Senate Majority Leader Mitch McConnell signaled it was “unlikely” any compromise on the liability issue would be acceptable to Republicans, who hold the majority in the Senate.
Aligning with conservative Republicans, McConnell scoffed at “bailouts” for the states — even though some GOP senators would welcome the infusion of cash to pay police, firefighters, public health workers and others back home.
Senate Democratic leader Chuck Schumer, backed by progressives, rejected the liability shield as unfair to workers who would have little recourse to sue their employers over working conditions during COVID.
“It’s an unconscionable position — no relief for the American people unless corporations receive blanket immunity from lawsuits,” Schumer said.
Washington cleared out for the weekend, hopes dimmed for a sweeping deal before Christmas.
Gangs often emerge in Congress, particularly the Senate, when there’s a vacuum of leadership and lawmakers have pent-up energy to break through the standoffs and find a resolution.
During moments of crisis, the gangs usually succeed in focusing attention, building suspense as lawmakers huddle secretly, to develop that most elusive of Washington achievements, a bipartisan compromise.
But they don’t always deliver solutions.
In 2005, the Gang of 14 bipartisan senators engineered an end to a standoff over Democratic efforts to block then-President George W. Bush’s judicial nominees when all sides agreed to lower the temperature.
But the agreement fell apart by 2013 as tensions boiled over with the Republican blockade of Barack Obama’s nominees. Fed up, the Senate majority leader at the time, Democrat Harry Reid, invoked the so-called “nuclear option” — a rules change that reduced the threshold for confirming many judicial and executive branch nominations to a 51-vote majority.
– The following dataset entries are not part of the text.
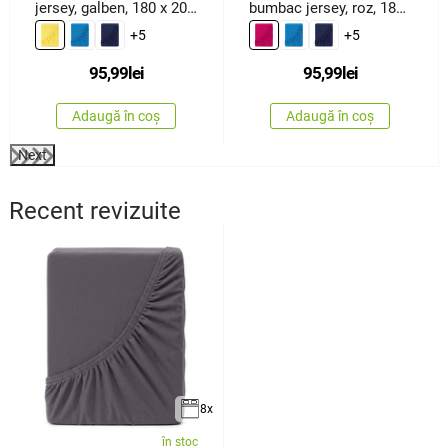
jersey, galben, 180 x 200
bumbac jersey, roz, 180
cm
x 200 cm
+5
+5
95,99
lei
95,99
lei
Adaugă în coș
Adaugă în coș
Next
Recent revizuite
8x
în stoc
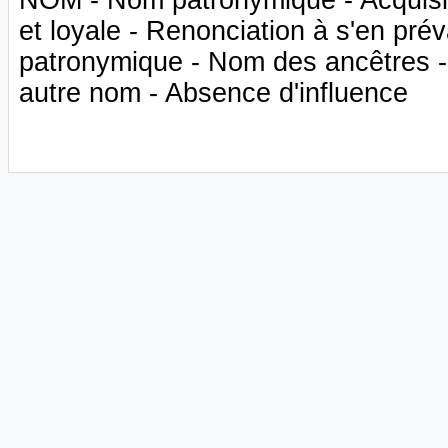
et loyale - Renonciation à s'en pré
patronymique - Nom des ancêtres -
autre nom - Absence d'influence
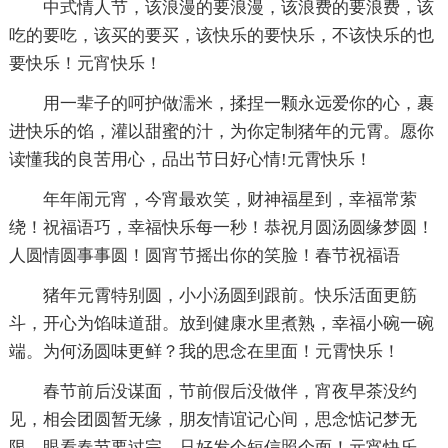
中式情人节，该浪漫的要浪漫，该浪费的要浪费，该
吃的要吃，该买的要买，该快乐的要快乐，不该快乐的也
要快乐！元宵快乐！
用一辈子的呵护做濡米，揉捏一颗永远爱你的心，裹
进快乐的馅，灌以甜蜜的汁，为你定制猪年的元霄。愿你
读懂我的良苦用心，品出节日好心情!元霄快乐！
年年闹元宵，今宵最欢笑，财神福星到，幸福常萦
绕！祝福语巧，幸福快乐每一秒！恭祝月圆汤圆缘梦圆！
人圆情圆事事圆！圆宵节摇出你的笑脸！春节祝福语
猪年元霄特别圆，小小汤圆到跟前。快乐活面更筋
斗，开心为馅味道甜。放到健康水里煮熟，幸福小碗一碗
端。为何汤圆味更鲜？我的思念在里面！元霄快乐！
春节前后没谋面，节前假后没做伴，宵夜早茶没约
见，相会团圆暂无缘，朋友情谊记心间，思念惦记梦无
限。眼看春节要过完，只好发个短信照个面！元宵快乐。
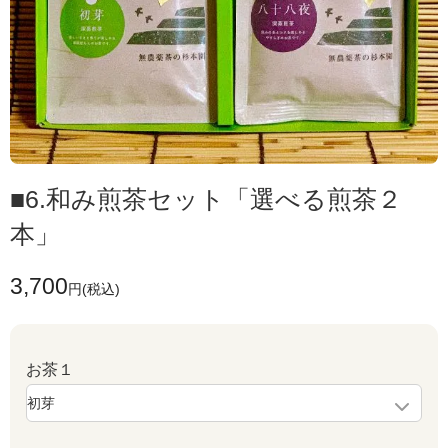
■6.和み煎茶セット「選べる煎茶２
本」
3,700
円(税込)
お茶１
McConnell went further in 2017, deploying the “nuclear option” to allow Trump’s Supreme Court picks to be confirmed the same way — what many of today’s senators view as a breaking point for the Senate.
Congressional gangs were robust in 2013 as lawmakers tried to strike compromises with Obama.
The bipartisan Gang of Eight senators delivered a sweeping immigration overhaul, a hard-fought compromise that passed by a wide margin in the Senate — only to land with a thud in the House. It never became law.
Collins and other women led a gang that helped Congress ease out of the 2013 federal shutdown. And Collins helmed another gang during the 2018 shutdown that famously employed a “talking stick” so participants could take turns sharing ideas to end the standoff.
Former Senate aide Ryan Nickel sees gangs as the currency of the new Congress, as centrist Democrats and Republicans assert their desire to deliver achievements during in the Biden era.
“2021 can be the year of the talking stick caucus,” said Nickel, now a Democratic strategist.
Others though, see the gangs as a symptom of a greater problem.
Rather than vigorously debate legislation on the Senate floor, leaders shield senators from taking tough votes — or votes on bills that would actually have wide bipartisan support.
It’s become a procedural arms race, each side deploying the rules of the chamber to block action, resulting in the stalemates.
Merkley is working with senators to envision a functioning Senate: What if the senators took votes on the COVID bill? On amendments to provide money to the states? On the liability protection for businesses and organizations? More unemployment benefits, money for hospitals and vaccines?
“At least in voting, our citizens would know where we stood,” he said. “We wouldn’t need a gang right now. We would have had a gang of 100.”